#### PROVIDED MATERIAL

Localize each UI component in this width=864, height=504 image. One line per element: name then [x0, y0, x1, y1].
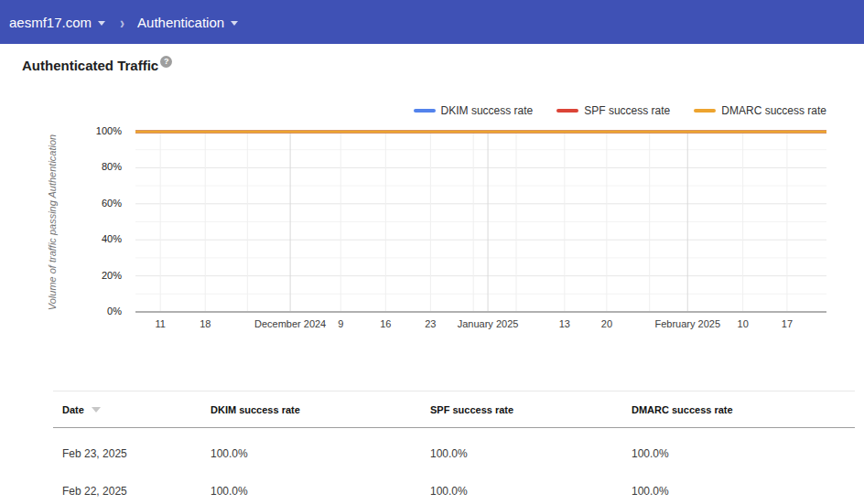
- x-tick-label: 20: [601, 318, 612, 329]
- x-tick-label: 16: [380, 318, 391, 329]
- x-tick-label: 18: [200, 318, 211, 329]
- rate-cell: 100.0%: [632, 447, 855, 460]
- legend-item: DKIM success rate: [414, 104, 534, 117]
- help-icon[interactable]: ?: [160, 56, 172, 68]
- domain-selector-label: aesmf17.com: [9, 15, 92, 30]
- legend-swatch-icon: [556, 109, 578, 113]
- column-header-spf-success-rate: SPF success rate: [430, 404, 632, 415]
- legend-label: DKIM success rate: [441, 104, 534, 117]
- y-tick-label: 40%: [78, 233, 122, 244]
- chart-plot[interactable]: [135, 132, 826, 312]
- breadcrumb-separator-icon: ›: [120, 13, 124, 31]
- x-tick-label: 23: [425, 318, 436, 329]
- chart-legend: DKIM success rateSPF success rateDMARC s…: [414, 104, 826, 117]
- x-tick-label: 10: [738, 318, 749, 329]
- rate-cell: 100.0%: [211, 447, 430, 460]
- y-tick-label: 20%: [78, 270, 122, 281]
- rate-cell: 100.0%: [430, 485, 632, 498]
- x-tick-label-month: February 2025: [654, 318, 720, 329]
- y-axis-title: Volume of traffic passing Authentication: [47, 134, 58, 310]
- legend-label: DMARC success rate: [721, 104, 826, 117]
- table-row: Feb 22, 2025100.0%100.0%100.0%: [53, 472, 855, 504]
- rate-cell: 100.0%: [632, 485, 855, 498]
- date-cell: Feb 22, 2025: [53, 485, 211, 498]
- table-header-row: DateDKIM success rateSPF success rateDMA…: [53, 391, 855, 428]
- page-title-row: Authenticated Traffic ?: [22, 58, 172, 74]
- x-tick-label: 17: [782, 318, 793, 329]
- chevron-down-icon: [231, 21, 238, 26]
- x-tick-label-month: December 2024: [254, 318, 326, 329]
- y-tick-label: 80%: [78, 161, 122, 172]
- y-tick-label: 60%: [78, 198, 122, 209]
- legend-item: DMARC success rate: [694, 104, 826, 117]
- app-header-bar: aesmf17.com › Authentication: [0, 0, 864, 44]
- column-header-dmarc-success-rate: DMARC success rate: [632, 404, 855, 415]
- legend-swatch-icon: [414, 109, 436, 113]
- rate-cell: 100.0%: [211, 485, 430, 498]
- section-selector-label: Authentication: [137, 15, 224, 30]
- legend-swatch-icon: [694, 109, 716, 113]
- table-row: Feb 23, 2025100.0%100.0%100.0%: [53, 434, 855, 472]
- x-tick-label: 13: [559, 318, 570, 329]
- legend-label: SPF success rate: [584, 104, 670, 117]
- section-selector-dropdown[interactable]: Authentication: [137, 15, 238, 30]
- domain-selector-dropdown[interactable]: aesmf17.com: [9, 15, 105, 30]
- x-tick-label-month: January 2025: [458, 318, 519, 329]
- date-cell: Feb 23, 2025: [53, 447, 211, 460]
- legend-item: SPF success rate: [556, 104, 670, 117]
- postmaster-authentication-page: aesmf17.com › Authentication Authenticat…: [0, 0, 864, 504]
- chevron-down-icon: [98, 21, 105, 26]
- x-tick-label: 11: [155, 318, 165, 329]
- sort-desc-icon: [92, 407, 101, 413]
- column-header-date[interactable]: Date: [53, 404, 211, 415]
- table-body: Feb 23, 2025100.0%100.0%100.0%Feb 22, 20…: [53, 434, 855, 504]
- rate-cell: 100.0%: [430, 447, 632, 460]
- y-tick-label: 0%: [78, 306, 122, 316]
- column-header-dkim-success-rate: DKIM success rate: [211, 404, 430, 415]
- page-title: Authenticated Traffic: [22, 58, 158, 74]
- y-tick-label: 100%: [78, 125, 122, 136]
- x-tick-label: 9: [338, 318, 343, 329]
- authentication-results-table: DateDKIM success rateSPF success rateDMA…: [53, 391, 855, 504]
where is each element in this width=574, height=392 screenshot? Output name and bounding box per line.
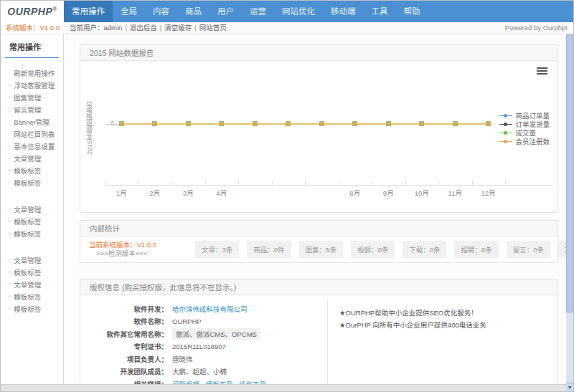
status-link-1[interactable]: 清空缓存 [164,22,192,34]
powered-by-label: Powered by Ourphp! [505,22,568,34]
stat-counter-3: 视频：0条 [351,241,395,258]
check-version-link[interactable]: >>>检测版本<<< [89,249,195,258]
data-point-marker-3月[interactable] [186,121,191,126]
footer-strip [1,384,566,391]
nav-item-2[interactable]: 内容 [145,1,177,22]
sidebar-item[interactable]: ○模板标签 [1,227,63,239]
sidebar-item[interactable]: ○模板标签 [1,176,63,188]
sidebar-item[interactable]: ○图集管理 [1,91,63,103]
nav-item-9[interactable]: 帮助 [396,1,428,22]
sidebar-item[interactable]: ○文章管理 [1,278,63,290]
x-axis-label-10月: 10月 [408,188,436,198]
data-point-marker-9月[interactable] [386,121,391,126]
sidebar-item[interactable]: ○模板标签 [1,302,63,315]
nav-item-0[interactable]: 常用操作 [64,1,113,22]
main-menu: 常用操作全局内容商品用户运营网站优化移动端工具帮助 [64,1,573,22]
vertical-scrollbar[interactable]: ▼ [566,34,573,391]
sidebar-group-1: ○文章管理○模板标签○模板标签 [1,203,63,239]
field-value[interactable]: 问题反馈 - 模板下载 - 插件下载 [172,379,266,384]
sidebar: 常用操作 ○刷新常用操作○浮动客服管理○图集管理○留言管理○Banner管理○网… [1,34,64,384]
sidebar-item[interactable]: ○网站栏目列表 [1,128,63,140]
x-axis-label-3月: 3月 [174,188,202,198]
field-value[interactable]: 哈尔滨伟成科技有限公司 [172,304,248,314]
data-point-marker-8月[interactable] [352,121,357,126]
nav-item-3[interactable]: 商品 [177,1,210,22]
sidebar-item-label: 模板标签 [14,304,41,314]
x-axis-tick [472,181,473,185]
field-value: 唐晓伟 [172,354,193,364]
sidebar-item[interactable]: ○模板标签 [1,290,63,302]
legend-marker-icon [499,139,512,144]
app-window: OURPHP® 常用操作全局内容商品用户运营网站优化移动端工具帮助 系统版本：V… [0,0,574,392]
copyright-field-row: 软件其它常用名称：傲派、傲派CMS、OPCMS [80,328,327,340]
legend-item-3[interactable]: 会员注册数 [499,137,550,145]
sidebar-item-label: 留言管理 [14,105,41,115]
stat-counter-6: 留言：0条 [507,241,550,258]
session-links: 当前用户：admin|退出后台|清空缓存|网站首页 [70,22,227,34]
nav-item-1[interactable]: 全局 [113,1,145,22]
data-point-marker-5月[interactable] [253,121,258,126]
sidebar-item[interactable]: ○文章管理 [1,254,63,266]
stats-panel: 内部统计 当前系统版本：V1.0.0 >>>检测版本<<< 文章：3条商品：0件… [80,220,557,263]
x-axis-tick [372,181,372,185]
x-axis-tick [205,181,206,185]
data-point-marker-10月[interactable] [419,121,424,126]
data-point-marker-1月[interactable] [119,121,124,126]
sidebar-item[interactable]: ○文章管理 [1,152,63,164]
scrollbar-thumb[interactable] [566,34,573,312]
stat-counter-7: 友链：1条 [558,241,566,258]
logo: OURPHP® [1,1,64,22]
sidebar-item-label: 文章管理 [14,255,41,265]
stat-counter-1: 商品：0件 [247,241,291,258]
data-point-marker-12月[interactable] [486,121,491,126]
nav-item-7[interactable]: 移动端 [323,1,364,22]
chart-menu-icon[interactable] [537,67,547,76]
field-value: 2015R11L018907 [172,343,226,350]
x-axis-label-8月: 8月 [341,188,370,198]
x-axis-tick [405,181,406,185]
data-point-marker-11月[interactable] [453,121,458,126]
nav-item-6[interactable]: 网站优化 [274,1,323,22]
sidebar-item[interactable]: ○留言管理 [1,103,63,115]
data-point-marker-6月[interactable] [286,121,291,126]
sidebar-item[interactable]: ○浮动客服管理 [1,79,63,91]
report-panel-title: 2015 网站数据报告 [80,45,557,61]
sidebar-item[interactable]: ○模板标签 [1,266,63,278]
nav-item-5[interactable]: 运营 [242,1,274,22]
sidebar-item-label: 刷新常用操作 [14,68,55,78]
status-main: 当前用户：admin|退出后台|清空缓存|网站首页 Powered by Our… [64,22,573,34]
sidebar-item[interactable]: ○刷新常用操作 [1,67,63,79]
legend-marker-icon [499,130,512,135]
status-link-2[interactable]: 网站首页 [199,22,227,34]
data-point-marker-7月[interactable] [319,121,324,126]
sidebar-item[interactable]: ○Banner管理 [1,115,63,128]
sidebar-item[interactable]: ○文章管理 [1,203,63,215]
stat-counter-5: 招聘：0条 [454,241,498,258]
x-axis-label-4月: 4月 [207,188,236,198]
nav-item-4[interactable]: 用户 [210,1,242,22]
x-axis-line [105,185,553,186]
data-point-marker-4月[interactable] [219,121,224,126]
status-link-0[interactable]: 退出后台 [130,22,157,34]
bullet-icon: ○ [8,231,11,236]
scrollbar-down-arrow-icon[interactable]: ▼ [566,383,573,391]
nav-item-8[interactable]: 工具 [364,1,396,22]
copyright-body: 软件开发：哈尔滨伟成科技有限公司软件名称：OURPHP软件其它常用名称：傲派、傲… [80,295,557,384]
bullet-icon: ○ [8,156,11,161]
x-axis-label-11月: 11月 [441,188,469,198]
stat-counters: 文章：3条商品：0件图集：5条视频：0条下载：0条招聘：0条留言：0条友链：1条 [195,241,566,258]
copyright-field-row: 专利证书：2015R11L018907 [80,340,327,353]
bullet-icon: ○ [8,269,11,274]
sidebar-menu: ○刷新常用操作○浮动客服管理○图集管理○留言管理○Banner管理○网站栏目列表… [1,67,63,315]
sidebar-item[interactable]: ○模板标签 [1,164,63,176]
chart-y-tick-zero: 0 [110,120,114,127]
sidebar-item[interactable]: ○模板标签 [1,215,63,227]
data-point-marker-2月[interactable] [152,121,157,126]
copyright-panel-title: 版权信息 (购买授权版，此信息将不在显示。) [80,279,557,295]
sidebar-item-label: 文章管理 [14,279,41,290]
top-navigation: OURPHP® 常用操作全局内容商品用户运营网站优化移动端工具帮助 [1,1,573,22]
field-label: 软件开发： [80,304,168,314]
sidebar-item[interactable]: ○基本信息设置 [1,140,63,152]
legend-marker-icon [499,122,512,127]
sidebar-item-label: Banner管理 [14,117,50,127]
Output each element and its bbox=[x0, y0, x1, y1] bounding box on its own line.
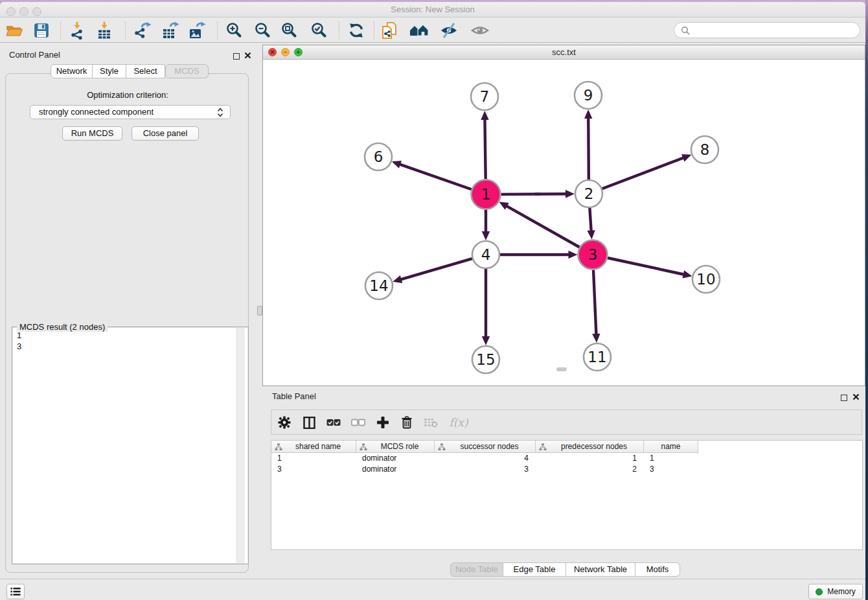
status-bar: Memory bbox=[0, 579, 865, 600]
table-cell[interactable]: 1 bbox=[536, 453, 644, 464]
save-icon bbox=[33, 22, 50, 39]
memory-button[interactable]: Memory bbox=[808, 584, 863, 599]
table-cell[interactable]: 1 bbox=[644, 453, 698, 464]
node-3[interactable]: 3 bbox=[578, 240, 608, 270]
table-cell[interactable]: dominator bbox=[356, 464, 435, 475]
tab-motifs[interactable]: Motifs bbox=[635, 562, 680, 577]
close-table-panel-button[interactable] bbox=[852, 391, 860, 403]
tab-network-table[interactable]: Network Table bbox=[566, 562, 635, 577]
edge-1-6[interactable] bbox=[398, 164, 472, 189]
edge-2-3[interactable] bbox=[589, 208, 591, 233]
splitter-handle[interactable] bbox=[257, 306, 262, 316]
zoom-out-button[interactable] bbox=[252, 20, 274, 41]
delete-table-button[interactable] bbox=[421, 413, 440, 432]
function-builder-button[interactable]: f(x) bbox=[446, 413, 471, 432]
search-icon bbox=[681, 26, 690, 35]
node-14[interactable]: 14 bbox=[365, 272, 393, 299]
tab-node-table[interactable]: Node Table bbox=[450, 562, 503, 577]
select-all-button[interactable] bbox=[324, 413, 343, 432]
table-settings-button[interactable] bbox=[275, 413, 294, 432]
zoom-selected-button[interactable] bbox=[308, 20, 330, 41]
node-15[interactable]: 15 bbox=[472, 346, 499, 373]
open-session-button[interactable] bbox=[3, 20, 25, 41]
node-7[interactable]: 7 bbox=[471, 83, 498, 110]
column-header-predecessor-nodes[interactable]: predecessor nodes bbox=[536, 441, 644, 453]
table-cell[interactable]: 3 bbox=[435, 464, 536, 475]
column-header-successor-nodes[interactable]: successor nodes bbox=[435, 441, 536, 453]
table-cell[interactable]: dominator bbox=[356, 453, 435, 464]
zoom-in-icon bbox=[225, 21, 244, 40]
search-input[interactable] bbox=[694, 25, 849, 35]
edge-1-2[interactable] bbox=[501, 194, 567, 194]
tab-mcds[interactable]: MCDS bbox=[165, 64, 209, 78]
table-cell[interactable]: 3 bbox=[271, 464, 356, 475]
zoom-in-button[interactable] bbox=[223, 20, 246, 41]
node-4[interactable]: 4 bbox=[472, 241, 499, 268]
main-toolbar bbox=[0, 17, 865, 43]
application-window: Session: New Session bbox=[0, 0, 868, 600]
run-mcds-button[interactable]: Run MCDS bbox=[62, 126, 122, 141]
clone-network-button[interactable] bbox=[378, 20, 400, 41]
close-panel-button-2[interactable]: Close panel bbox=[131, 126, 199, 141]
svg-text:1: 1 bbox=[481, 186, 491, 203]
tab-select[interactable]: Select bbox=[126, 64, 165, 78]
tab-style[interactable]: Style bbox=[93, 64, 126, 78]
result-line: 3 bbox=[17, 341, 247, 352]
edge-2-9[interactable] bbox=[588, 117, 589, 179]
show-all-networks-button[interactable] bbox=[408, 20, 430, 41]
table-panel-title: Table Panel bbox=[272, 391, 316, 401]
export-image-button[interactable] bbox=[186, 20, 208, 41]
mcds-result-list[interactable]: 13 bbox=[13, 328, 247, 563]
node-9[interactable]: 9 bbox=[575, 82, 602, 109]
deselect-all-button[interactable] bbox=[348, 413, 368, 432]
column-header-shared-name[interactable]: shared name bbox=[271, 441, 356, 453]
float-panel-button[interactable] bbox=[233, 51, 240, 62]
edge-1-7[interactable] bbox=[485, 118, 485, 179]
column-header-name[interactable]: name bbox=[644, 441, 698, 453]
table-cell[interactable]: 4 bbox=[435, 453, 536, 464]
edge-3-1[interactable] bbox=[505, 205, 579, 248]
stepper-icon bbox=[217, 108, 223, 117]
tab-network[interactable]: Network bbox=[51, 64, 93, 78]
network-graph[interactable]: 7968124314101511 bbox=[263, 60, 865, 386]
result-scrollbar[interactable] bbox=[236, 328, 245, 563]
task-history-button[interactable] bbox=[6, 584, 25, 599]
zoom-fit-button[interactable] bbox=[279, 20, 301, 41]
import-table-button[interactable] bbox=[93, 20, 115, 41]
edge-3-11[interactable] bbox=[593, 270, 596, 336]
edge-2-8[interactable] bbox=[602, 157, 685, 189]
float-table-panel-button[interactable] bbox=[841, 392, 847, 404]
table-cell[interactable]: 1 bbox=[271, 453, 356, 464]
export-network-button[interactable] bbox=[131, 20, 154, 41]
criterion-dropdown[interactable]: strongly connected component bbox=[30, 105, 231, 119]
node-8[interactable]: 8 bbox=[691, 136, 718, 163]
hide-panel-button[interactable] bbox=[438, 20, 460, 41]
export-table-button[interactable] bbox=[159, 20, 181, 41]
toolbar-separator bbox=[125, 22, 126, 39]
delete-column-button[interactable] bbox=[397, 413, 417, 432]
columns-icon bbox=[303, 417, 315, 429]
svg-text:4: 4 bbox=[481, 246, 491, 263]
close-panel-button[interactable] bbox=[244, 50, 251, 62]
table-cell[interactable]: 2 bbox=[536, 464, 644, 475]
refresh-layout-button[interactable] bbox=[345, 20, 367, 41]
node-2[interactable]: 2 bbox=[575, 180, 602, 207]
node-1[interactable]: 1 bbox=[472, 180, 501, 209]
table-cell[interactable]: 3 bbox=[644, 464, 698, 475]
node-10[interactable]: 10 bbox=[692, 266, 720, 293]
add-column-button[interactable] bbox=[373, 413, 393, 432]
edge-3-10[interactable] bbox=[608, 258, 685, 275]
select-columns-button[interactable] bbox=[299, 413, 319, 432]
node-11[interactable]: 11 bbox=[584, 343, 611, 371]
show-panel-button[interactable] bbox=[469, 20, 491, 41]
network-hscrollbar[interactable] bbox=[556, 367, 567, 371]
edge-arrow bbox=[683, 270, 692, 278]
edge-4-14[interactable] bbox=[400, 259, 472, 280]
node-6[interactable]: 6 bbox=[365, 143, 392, 170]
save-session-button[interactable] bbox=[30, 20, 52, 41]
edge-arrow bbox=[569, 251, 578, 259]
tab-edge-table[interactable]: Edge Table bbox=[503, 562, 566, 577]
import-network-button[interactable] bbox=[66, 20, 88, 41]
search-field[interactable] bbox=[674, 22, 860, 38]
column-header-MCDS-role[interactable]: MCDS role bbox=[356, 441, 435, 453]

########

ACTIVITY: What lines of the listing above hold "point"? Copy all of them.

YOUR RESPONSE:
data-point-marker-3月[interactable] [186,121,191,126]
data-point-marker-9月[interactable] [386,121,391,126]
data-point-marker-8月[interactable] [352,121,357,126]
data-point-marker-5月[interactable] [253,121,258,126]
data-point-marker-10月[interactable] [419,121,424,126]
data-point-marker-1月[interactable] [119,121,124,126]
data-point-marker-12月[interactable] [486,121,491,126]
data-point-marker-11月[interactable] [453,121,458,126]
data-point-marker-6月[interactable] [286,121,291,126]
data-point-marker-7月[interactable] [319,121,324,126]
data-point-marker-4月[interactable] [219,121,224,126]
data-point-marker-2月[interactable] [152,121,157,126]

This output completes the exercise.